As expected, the second confusion matrix contains the three classes from the dataset’s YAML file and also the background class. I expected that the first confusion matrix would also only contain those four classes. Even before training, I expected that model validation would use the classes listed in the dataset’s YAML file.

Where does model.val() get all those other classes (person, bicycle, car etc) from?

You can’t use a model trained on different set of classes to validate on your own dataset. The model will always produce the classes it was trained on.

It also doesn’t make sense to run model.val() after model.train() because model.train() already returns the same thing as model.val() at the end of training, unless you’re training on multiple GPUs.
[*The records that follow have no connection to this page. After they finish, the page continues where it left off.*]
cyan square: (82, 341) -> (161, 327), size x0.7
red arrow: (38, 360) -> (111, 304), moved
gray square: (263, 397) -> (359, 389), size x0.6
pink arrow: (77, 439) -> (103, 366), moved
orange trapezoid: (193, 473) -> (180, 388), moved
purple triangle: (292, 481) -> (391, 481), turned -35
Does the ultralytics Python package provide a way to evaluate the out-of-the-box performance of a pretrained YOLO model on a given dataset? I want to compare performance before training and after training to see how much improvement in performance we get from fine-tuning the pretrained model on our dataset.
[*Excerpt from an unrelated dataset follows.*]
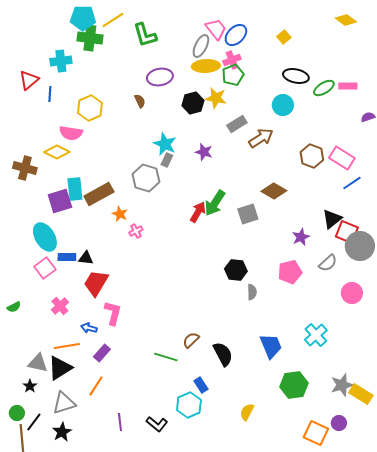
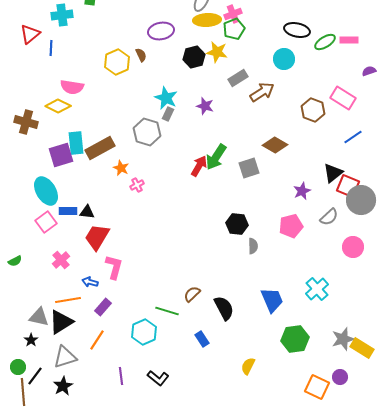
yellow hexagon: (90, 108) -> (117, 62), moved
pink rectangle: (342, 158) -> (343, 98), moved
cyan hexagon: (189, 405) -> (144, 332), moved

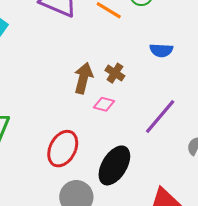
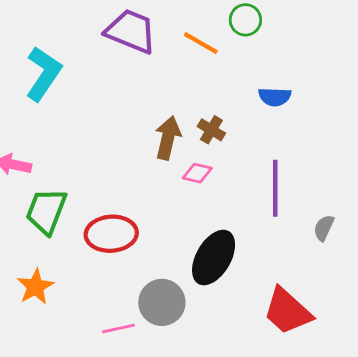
purple line: (160, 116) -> (275, 188), turned -39
red ellipse: (63, 149) -> (111, 234), moved, turned 60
This is not possible for a closed set YOLO model trained on different set of classes. A model can only predict classes that it was trained on. The accuracy on any other class will be 0. It only learns to predict your class after training.

The pretrained model was trained on COCO dataset. It can only predict the classes in that dataset.